1983 to 1992, that was it for Hair Metal and the Sunset Strip and all those boys in their spandex and mascara. Quiet Riot’s first album went to #1 in 1983, and in 1992?

And it turns out if you’re dressed like this…

…you look like a complete asshole standing next to the guy in the cardigan. The thing about wearing a costume is that everyone else needs to be, too, or you just look silly, and silly is the worst thing a manly man can be. Hair Metal disappeared overnight. The music-buying public had moved on from junkies in spandex to junkies in flannel. The bands in Seattle were authentic, or at least inarticulate in a way that read as authentic, and so Rolling Stone and the record companies bought rain jackets and flew up north to sign everyone and his brother just the same way they had on the Strip.
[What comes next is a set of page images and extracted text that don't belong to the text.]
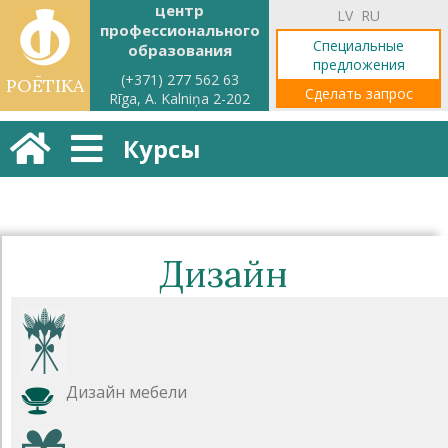
центр
LV
RU
профессионального
Специальные
образования
предложения
(+371) 277 562 63
POĒTIKA
Сделать запрос
Rīga, A. Kalniņa 2-202
Курсы
Дизайн
Дизайн мебели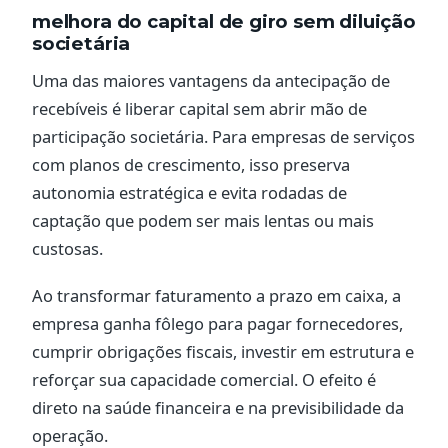
melhora do capital de giro sem diluição
societária
Uma das maiores vantagens da antecipação de
recebíveis é liberar capital sem abrir mão de
participação societária. Para empresas de serviços
com planos de crescimento, isso preserva
autonomia estratégica e evita rodadas de
captação que podem ser mais lentas ou mais
custosas.
Ao transformar faturamento a prazo em caixa, a
empresa ganha fôlego para pagar fornecedores,
cumprir obrigações fiscais, investir em estrutura e
reforçar sua capacidade comercial. O efeito é
direto na saúde financeira e na previsibilidade da
operação.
And we left it there in the past, everyone but Chuck Klosterman, a slightly shameful Rock and Roll detour. Prog Rock was embarrassing, sure, but at least the guys could play. Same with Fusion. All that synth shit still sounds dated, but there were melodies: Don’t You Want Me by the Human League is catchier than any number of HM band’s entire catalogs put together. But Hair Metal? No cloaked figure leaves a bottle of brandy on its grave each year; it’s remembered more for the satire it produced–Spinal Tap, among others–than the actual music. Not even fit to be used ironically.

But maybe it was music for dreamers, dreamers with hearts of gold. Kids who had to run away high, so they wouldn’t come home low. Could be it was for folks with hearts like open books for the whole world to read. Little something to keep ’em together at the seams.

https://www.youtube.com/watch?v=3WAZ60xA9wo

And maybe one day it will return home.

7 Comments

  1. JES

    That’s just beautiful, man, you nailed it . . . And I think I need to pilfer the whole thing as a new prologue to this . . . https://jericsmith.com/2010/10/04/the-worst-rock-band-ever/

  2. Mean. Green Devil Eating Machine

    You do know that some of those are wigs.

  3. Rich

    Fantastic article. And I’ve never heard VH’s relationship to hair metal described more accurately – “Now, Van Halen was not a Hair Metal band, but they spawned multitudes; it’s like how Christ wasn’t a Christian.”

  4. Luther Von Baconson

    Van Halen

    a Hairbinger.

    Van Hairlenbinger. or Hairbinger Von Headbanger.

  5. rico vanian

    fuck that pussy hair metal shit

  6. Tor Haxson

    That Music lost it’s taste so try another flavor.

  7. bemydemon

    I roadied for Stryper on a lark when they played at my college one time in 1986. They most certainly threw bibles at that show. Not making any of that up.